Father Le Bihan is stating here that the moral truths and teachings that he discovered among the Zulu and Basotho [11] illustrate without a doubt that, like the other nations they were heirs of the primitive revelation offered to the human race from its very inception. That is why, he says, it is easy to preach the Gospel to the Basotho. They immediately recognize it as a truth they always believed. Father had already written at the beginning of his article: “The proof that our words find an echo here is the fact that this word brought about the conversion of a large number. This paganism that seems to be nothing more than a heap of superstitious and immoral practices [according to his young confrere], conceals some basic elements that bear the genuine stamp of an enlightenment or a knowledge left in their souls by the One who created all of us and brought us into this world. That is why when the word of the one sent by God falls upon it, it is received not as something foreign, but as if it belonged, speaking a language which is understood […] Every missionary welcomed in the midst of a people, no matter how Kaffir it might be in its beliefs and its customs [here again an allusion to his confrere’s way of speaking], should not fear that his words fall into a void. On the contrary, it falls like the water of life-giving rain upon the soil in whose depths there is a hidden seed, planted there by the hand of the Divine Creator. The work consists in removing all the undergrowth and turning over the soil”.

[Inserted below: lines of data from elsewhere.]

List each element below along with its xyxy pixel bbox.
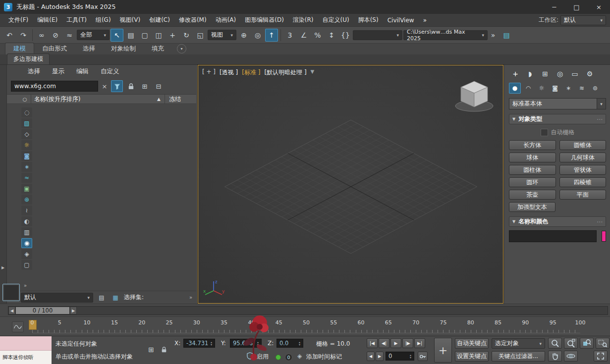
- hierarchy-tab-icon[interactable]: ⊞: [539, 68, 552, 80]
- viewport-menu-pov[interactable]: [透视 ]: [220, 68, 238, 77]
- viewport-filter-icon[interactable]: ▼: [311, 69, 315, 77]
- display-tab-icon[interactable]: ▭: [568, 68, 581, 80]
- object-name-input[interactable]: [509, 230, 597, 242]
- select-and-move-icon[interactable]: +: [166, 29, 179, 42]
- object-type-button[interactable]: 平面: [559, 190, 607, 200]
- subcategory-combo[interactable]: 标准基本体 ▾: [509, 98, 606, 109]
- explorer-more-icons[interactable]: »: [24, 283, 27, 288]
- sort-ascending-icon[interactable]: ▲: [157, 97, 161, 102]
- display-shapes-icon[interactable]: ◇: [21, 129, 32, 139]
- listener-macro-row[interactable]: [0, 336, 52, 351]
- current-frame-field[interactable]: 0 ▴▾: [386, 352, 414, 361]
- explorer-config-icon[interactable]: ▦: [110, 293, 121, 303]
- explorer-menu-item[interactable]: 选择: [22, 67, 46, 76]
- viewport[interactable]: [ + ] [透视 ] [标准 ] [默认明暗处理 ] ▼ x y z: [198, 65, 503, 304]
- explorer-column-header[interactable]: ○ 名称(按升序排序) ▲ 冻结: [7, 94, 196, 104]
- ribbon-config-icon[interactable]: ▾: [177, 44, 186, 53]
- menubar-overflow[interactable]: »: [419, 17, 431, 24]
- spinner-snap-icon[interactable]: ↕: [325, 29, 338, 42]
- view-cube[interactable]: [451, 76, 497, 113]
- menu-item[interactable]: 自定义(U): [318, 16, 354, 24]
- object-type-button[interactable]: 圆环: [509, 177, 556, 187]
- menu-item[interactable]: 组(G): [91, 16, 115, 24]
- time-slider-handle[interactable]: 0 / 100: [15, 307, 70, 314]
- key-filter-selected-combo[interactable]: 选定对象▾: [492, 338, 545, 349]
- z-coordinate-field[interactable]: 0.0 ▴▾: [277, 339, 303, 348]
- previous-key-button[interactable]: ◀: [367, 352, 375, 361]
- asset-tracking-icon[interactable]: ▤: [499, 29, 514, 42]
- workspace-combo[interactable]: 默认 ▾: [560, 15, 606, 25]
- maximize-button[interactable]: □: [565, 0, 588, 14]
- select-by-name-icon[interactable]: ▤: [124, 29, 137, 42]
- create-tab-icon[interactable]: +: [509, 68, 522, 80]
- menu-item[interactable]: 图形编辑器(D): [240, 16, 288, 24]
- safe-script-shield-icon[interactable]: [247, 352, 253, 360]
- time-step-forward-button[interactable]: ▶: [70, 307, 77, 314]
- isolate-count-badge[interactable]: 0: [285, 354, 292, 361]
- key-mode-toggle-icon[interactable]: [418, 352, 428, 361]
- zoom-extents-icon[interactable]: [580, 338, 594, 349]
- display-containers-icon[interactable]: ▥: [21, 227, 32, 237]
- object-type-button[interactable]: 球体: [509, 153, 556, 162]
- shapes-icon[interactable]: ◠: [522, 83, 534, 94]
- object-type-button-textplus[interactable]: 加强型文本: [509, 202, 555, 212]
- viewport-menu-general[interactable]: [ + ]: [202, 68, 216, 77]
- select-object-icon[interactable]: ↖: [111, 29, 123, 42]
- display-lights-icon[interactable]: ☼: [21, 140, 32, 150]
- viewport-menu-shading[interactable]: [默认明暗处理 ]: [264, 68, 306, 77]
- close-button[interactable]: ×: [588, 0, 610, 14]
- visibility-toggle-icon[interactable]: ◉: [21, 238, 32, 248]
- select-and-scale-icon[interactable]: ◱: [194, 29, 207, 42]
- ribbon-panel-tab[interactable]: 多边形建模: [7, 53, 50, 64]
- display-filter-icon[interactable]: [111, 80, 123, 92]
- set-key-button[interactable]: 设置关键点: [455, 351, 489, 362]
- maximize-viewport-icon[interactable]: [594, 351, 608, 362]
- menu-item[interactable]: 编辑(E): [33, 16, 62, 24]
- snaps-toggle-icon[interactable]: 3: [283, 29, 296, 42]
- rectangular-selection-region-icon[interactable]: ▢: [138, 29, 151, 42]
- name-color-rollout[interactable]: ▼ 名称和颜色 ⋯: [509, 216, 606, 227]
- ribbon-tab[interactable]: 填充: [144, 43, 172, 54]
- explorer-bottom-more[interactable]: »: [189, 295, 192, 300]
- undo-icon[interactable]: ↶: [3, 29, 16, 42]
- key-filters-button[interactable]: 关键点过滤器...: [492, 351, 545, 362]
- object-color-swatch[interactable]: [602, 231, 606, 242]
- mini-curve-editor-icon[interactable]: [12, 321, 24, 332]
- clear-search-icon[interactable]: ×: [100, 83, 109, 90]
- menu-item[interactable]: CivilView: [383, 17, 419, 24]
- explorer-list-area[interactable]: ◌▧◇☼◙∗≈▣⊕≀◐▥◉◈▢ »: [7, 104, 196, 291]
- ribbon-tab[interactable]: 自由形式: [34, 43, 75, 54]
- layer-manager-icon[interactable]: ▤: [96, 293, 107, 303]
- set-keys-big-button[interactable]: +: [434, 338, 452, 363]
- display-xrefs-icon[interactable]: ⊕: [21, 195, 32, 205]
- time-step-back-button[interactable]: ◀: [8, 307, 15, 314]
- absolute-offset-mode-icon[interactable]: ⊞: [145, 344, 158, 355]
- listener-script-row[interactable]: 脚本迷你侦听: [0, 351, 52, 364]
- pan-hand-icon[interactable]: [548, 351, 562, 362]
- display-influences-icon[interactable]: ◌: [21, 107, 32, 117]
- menu-item[interactable]: 动画(A): [211, 16, 241, 24]
- space-warps-icon[interactable]: ≋: [576, 83, 588, 94]
- display-groups-icon[interactable]: ▣: [21, 184, 32, 194]
- helpers-icon[interactable]: ∗: [562, 83, 574, 94]
- lock-explorer-icon[interactable]: [125, 80, 137, 92]
- orbit-icon[interactable]: [564, 351, 578, 362]
- object-type-button[interactable]: 几何球体: [559, 153, 607, 162]
- explorer-menu-item[interactable]: 编辑: [70, 67, 95, 76]
- x-coordinate-field[interactable]: -34.731 ▴▾: [183, 339, 215, 348]
- explorer-menu-item[interactable]: 自定义: [95, 67, 125, 76]
- menu-item[interactable]: 视图(V): [115, 16, 145, 24]
- y-coordinate-field[interactable]: 95.688 ▴▾: [230, 339, 262, 348]
- project-path-combo[interactable]: C:\Users\ww…ds Max 2025▾: [403, 30, 488, 40]
- zoom-icon[interactable]: [548, 338, 562, 349]
- sync-selection-icon[interactable]: ⊟: [153, 80, 165, 92]
- selection-filter-combo[interactable]: 全部▾: [77, 30, 110, 40]
- object-type-button[interactable]: 四棱锥: [559, 177, 607, 187]
- select-and-manipulate-icon[interactable]: ◎: [251, 29, 264, 42]
- cameras-icon[interactable]: ◙: [549, 83, 561, 94]
- viewport-menu-layout[interactable]: [标准 ]: [242, 68, 260, 77]
- named-selection-sets-combo[interactable]: ▾: [353, 30, 402, 40]
- toolbar-overflow[interactable]: »: [489, 29, 498, 42]
- explorer-menu-item[interactable]: 显示: [46, 67, 70, 76]
- object-type-button[interactable]: 管状体: [559, 165, 607, 175]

Father Le Bihan ends with this advice to young missionaries (he was 64 years old when he wrote this text): “In conclusion, I do dare, therefore, to offer encouragement to the young fathers. Let them have confidence in their mission. The seeds are there in the depth of souls. Their words, falling like the water of a life-giving rain, will cause the seeds to sprout, grow, bear fruit for eternal life, thus fulfilling this prophecy of Isaiah: “Lauda sterilis quae non paris; decanta laudem, et hinni, quae non pariebas: quoniam multi filii desertae magis quam ejus quae habet virum, dicit Dominus. Dilata lacum tentorii tui et pelles tabernaculorum tuorum extende, ne parcas; longos fac funiculos tuos, et clavos tuos consolida” (Isaiah 54:1-2). [12]

It would certainly be possible to find similar texts in the writings of a number of Oblate missionaries at the end of the nineteenth century and the beginning of the twentieth. But the one we quoted here will suffice for our purposes.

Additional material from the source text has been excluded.